# Hot Melt Glue – The “Post-It” Glue for Pen Makers



## Geppetto (Apr 23, 2011)

Have you ever wanted to temporarily hold two parts tightly together when clamping isn't an option?  The answer could be Hot Melt Glue (_henceforth HMG_).  The properties of HMG are that it adheres quickly and is powerful in one direction but it has a lousy shear strength.  This makes it useful in  many situations where you want a firm hold but not a permanent bond.

 For example:


Hold a short blank to a long     sacrificial strip of junk wood in order to keep your hands clear of     a fast moving saw blade.
Hold 2 blanks together for cutting     matching inlays.
Hold 2 pieces together  for     turning and then take them apart before final assembly.
Use a few globs of HMG to make a     cradle for a pen so that you can work on the side of  it without     having it move around.
 The possibilities are almost endless.  It's used commercially for assembling cardboard boxes.  That could be handy when you want to ship something.  When you're finished with the temporary tack, just twist the glued pieces apart or give the joint a sharp tap with a mallet and peel the HMG off.

The equipment and supplies aren't expensive.  The gun averages $5 to $30 USD.   More expensive guns will generally be bigger and will heat higher and faster.  The hotter the temp, the stronger the hold.  The glue runs between a few cents and a dollar per stick.   They come in different sizes, heat ranges and intended applications.  Clear is for general purpose and yellow is for wood.  With a little experimentation,  you'll learn which kind and how to apply it for the hold you want.   

So if you thought HMG was just for froufrou crafts, pick up an inexpensive gun the next time you're at the BORG and see just how useful it can be in the noble wood shop.


----------



## thewishman (Apr 23, 2011)

Thanks for the info. That may come in handy.

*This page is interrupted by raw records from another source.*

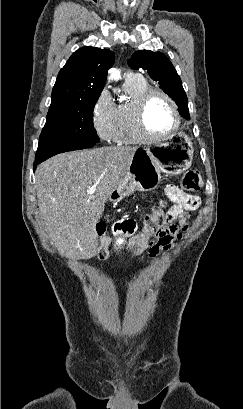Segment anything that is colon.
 Here are the masks:
<instances>
[{
	"instance_id": "5ec220e1",
	"label": "colon",
	"mask_w": 243,
	"mask_h": 409,
	"mask_svg": "<svg viewBox=\"0 0 243 409\" xmlns=\"http://www.w3.org/2000/svg\"><path fill=\"white\" fill-rule=\"evenodd\" d=\"M203 178L200 171L191 169L187 171L181 181L182 188L189 192H198L203 188ZM166 203L160 202L159 205L152 208L143 219V229L136 234L129 242V249L138 253L143 250L151 236L157 238L162 237L167 233V229L160 224V220L164 215V208ZM97 233L101 237V243L98 248V257L106 258L111 253L110 240L105 238L104 227L102 224L97 226Z\"/></svg>"
}]
</instances>
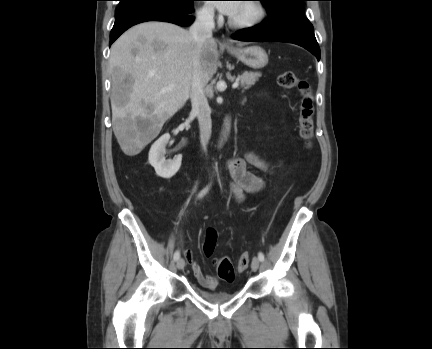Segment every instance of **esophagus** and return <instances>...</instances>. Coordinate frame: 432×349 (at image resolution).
<instances>
[{"mask_svg": "<svg viewBox=\"0 0 432 349\" xmlns=\"http://www.w3.org/2000/svg\"><path fill=\"white\" fill-rule=\"evenodd\" d=\"M222 45H223L224 47H230V46H231V43H230L229 41L223 39V41H222Z\"/></svg>", "mask_w": 432, "mask_h": 349, "instance_id": "obj_1", "label": "esophagus"}]
</instances>
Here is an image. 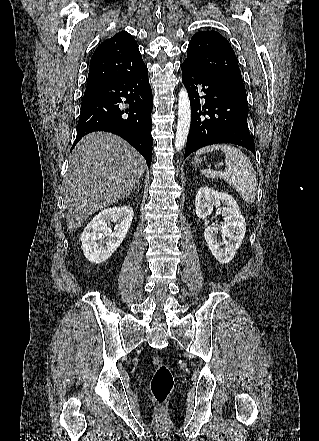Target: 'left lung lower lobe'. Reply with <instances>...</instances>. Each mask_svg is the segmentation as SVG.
Returning a JSON list of instances; mask_svg holds the SVG:
<instances>
[{"label":"left lung lower lobe","mask_w":319,"mask_h":441,"mask_svg":"<svg viewBox=\"0 0 319 441\" xmlns=\"http://www.w3.org/2000/svg\"><path fill=\"white\" fill-rule=\"evenodd\" d=\"M181 69L192 110L184 158L204 146L218 143L236 144L255 154L247 124V96L226 80L186 61ZM200 93L204 94L201 97L205 99L204 104H200Z\"/></svg>","instance_id":"obj_1"}]
</instances>
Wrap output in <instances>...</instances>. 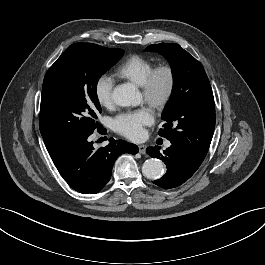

My wife has a glue gun and sticks, that would make a cheap experiment.


----------



## RonSchmitt (Apr 23, 2011)

thewishman said:


> Thanks for the info. That may come in handy.
> 
> My wife has a glue gun and sticks, that would make a cheap experiment.


My wifes glue gun suddenly went missing from her craft box.


----------



## KenV (Apr 23, 2011)

Do not use it much with pens --- but have reinforced connections on jam chucks many times.   

Some glues are easier to remove than others --  technique makes a difference as does finish on some of the wood.  

Great for attachings temp blocks for clamps when gluing small pieces.

Sharp paring chisels and Exacto knives are your friend.


----------



## Fred (Apr 24, 2011)

Been using an industrial hot glue gun for several years to hold many sacrificial pieces when bowl turning.

One tidbit of info ... be careful with the heat of your glue. Many woods can get 'burned' if the glue is really hot. Actually the wood can take on a toasted type appearance ... DAMHIKT! And that also goes true for one's fingers!!


----------



## LeeR (Apr 24, 2011)

After cursing at the crappy glue guns you find at most craft stores, I bought my wife a Dremel Glue Gun.  Typical Dremel quality -- highly recommended.


----------